After four years of Jesuit education and another four years of living in community, I finally “arrived” when I moved into a teeny apartment in a bustling neighborhood in Boston. I was surprised last summer to find that five years had gone in my garden-level (read: mostly underground), two-room home with drop ceilings and weird paneling on the walls.
As it turns out, I haven’t needed anything else. And I’ve been happy here.
Last night I sailed in the door after a typically busy day and set about to start dinner. I looked at my mess in the kitchen and thought “I don’t even have that much stuff, but somehow it has all congregated on the kitchen counters”. And then I thought about all the other stuff in the cabinets and closets. Can I still say “I don’t have that much stuff”?
I had a professor once who said “I hope this generation has guilt about justice the same way mine had guilt about sex”. I can assure him, we do, or at least I do. I believe it is wrong to have more than I need, yet I look around and see a closet full of clothes and a nice car and books overflowing to every corner of the apartment, and I feel guilty.
I do not want to want these things. I want it to be easy to “give away all I have and follow me”, but if I were asked today could I? This is where my spirit lives right now, and may for a long time. I’m fighting off the onslaught of stuff – or trying to convince myself that I am not complicit in my own aggregation of things I don’t need. Part of my heart believes that it is immoral to have more than I need, but clearly there is part of me that is fine with it.
When I was an undergrad and went to the outskirts of Tijuana to build houses, I returned with the requisite culture shock and discomfort. After a few weeks of not knowing what to do in this culture, it occurred to me that I had to bloom where I was planted. I was born in a hospital in Hartford, not in a village in a third-world country, and there’s nothing I can do to change it.

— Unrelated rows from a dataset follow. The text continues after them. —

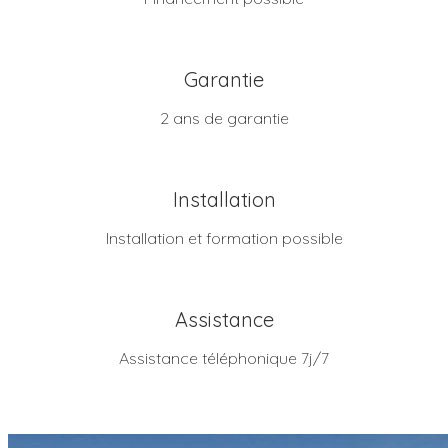
Garantie
2 ans de garantie
Installation
Installation et formation possible
Assistance
Assistance téléphonique 7j/7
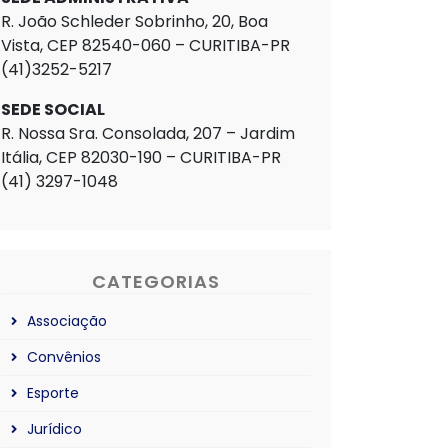
R. João Schleder Sobrinho, 20, Boa
Vista, CEP 82540-060 – CURITIBA-PR
(41)3252-5217
SEDE SOCIAL
R. Nossa Sra. Consolada, 207 – Jardim
Itália, CEP 82030-190 – CURITIBA-PR
(41) 3297-1048
CATEGORIAS
Associação
Convênios
Esporte
Jurídico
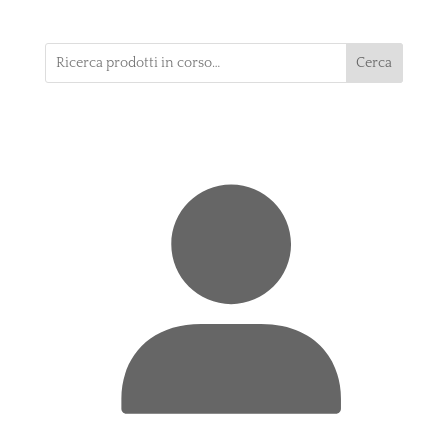
Cerca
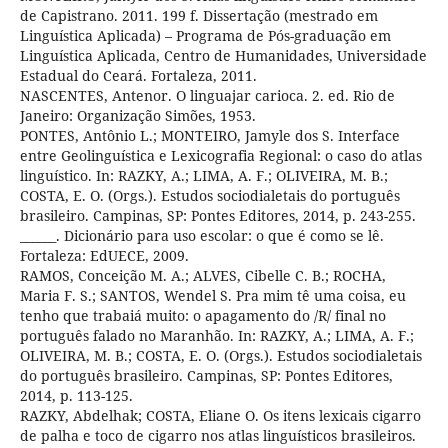
de Capistrano. 2011. 199 f. Dissertação (mestrado em
Linguística Aplicada) – Programa de Pós-graduação em
Linguística Aplicada, Centro de Humanidades, Universidade
Estadual do Ceará. Fortaleza, 2011.
NASCENTES, Antenor. O linguajar carioca. 2. ed. Rio de
Janeiro: Organização Simões, 1953.
PONTES, Antônio L.; MONTEIRO, Jamyle dos S. Interface
entre Geolinguística e Lexicografia Regional: o caso do atlas
linguístico. In: RAZKY, A.; LIMA, A. F.; OLIVEIRA, M. B.;
COSTA, E. O. (Orgs.). Estudos sociodialetais do português
brasileiro. Campinas, SP: Pontes Editores, 2014, p. 243-255.
______. Dicionário para uso escolar: o que é como se lê.
Fortaleza: EdUECE, 2009.
RAMOS, Conceição M. A.; ALVES, Cibelle C. B.; ROCHA,
Maria F. S.; SANTOS, Wendel S. Pra mim tê uma coisa, eu
tenho que trabaiá muito: o apagamento do /R/ final no
português falado no Maranhão. In: RAZKY, A.; LIMA, A. F.;
OLIVEIRA, M. B.; COSTA, E. O. (Orgs.). Estudos sociodialetais
do português brasileiro. Campinas, SP: Pontes Editores,
2014, p. 113-125.
RAZKY, Abdelhak; COSTA, Eliane O. Os itens lexicais cigarro
de palha e toco de cigarro nos atlas linguísticos brasileiros.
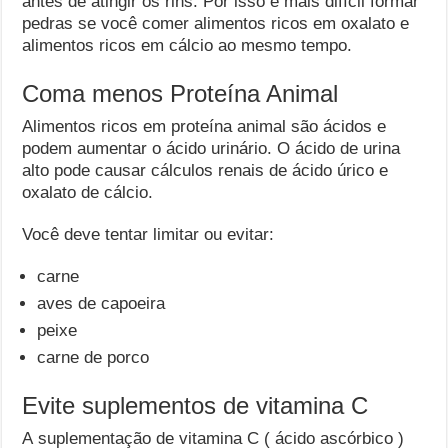
antes de atingir os rins. Por isso é mais difícil formar
pedras se você comer alimentos ricos em oxalato e
alimentos ricos em cálcio ao mesmo tempo.
Coma menos Proteína Animal
Alimentos ricos em proteína animal são ácidos e
podem aumentar o ácido urinário. O ácido de urina
alto pode causar cálculos renais de ácido úrico e
oxalato de cálcio.
Você deve tentar limitar ou evitar:
carne
aves de capoeira
peixe
carne de porco
Evite suplementos de vitamina C
A suplementação de vitamina C ( ácido ascórbico )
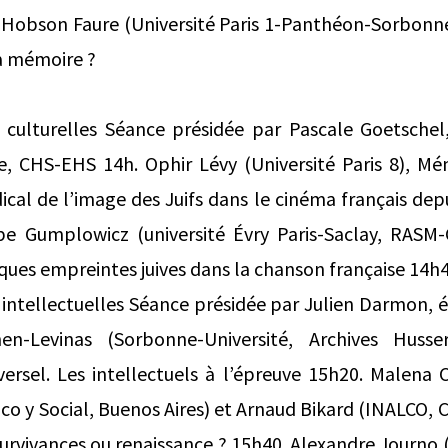
 Hobson Faure (Université Paris 1-Panthéon-Sorbonne
a mémoire ?
 culturelles Séance présidée par Pascale Goetschel,
 CHS-EHS 14h. Ophir Lévy (Université Paris 8), Mém
cal de l’image des Juifs dans le cinéma français depu
pe Gumplowicz (université Évry Paris-Saclay, RASM-
es empreintes juives dans la chanson française 14h4
 intellectuelles Séance présidée par Julien Darmon, é
en-Levinas (Sorbonne-Université, Archives Huss
ersel. Les intellectuels à l’épreuve 15h20. Malena C
o y Social, Buenos Aires) et Arnaud Bikard (INALCO,
 survivances ou renaissance ? 15h40. Alexandre Journo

Here I am, in a culture that doesn’t satisfy my desire for justice and rightness (but could any culture do so?). I know I have to swim in it. I know I have no choice. But I have to have a choice, or rather I have to make a thousand choices every day, striking that balance of blooming where I’m planted and living a moral and just life.
I don’t mind guilt. Sometimes we should feel guilty – it’s a sign that we’re not doing it right. Maybe part of opting for the poor is feeling guilty about having more than them. Maybe the guilt is a blessing, a sign that I have not yet lost the itch for goodness, and that I haven’t missed my opportunity to be numbered among those who hunger and thirst for justice.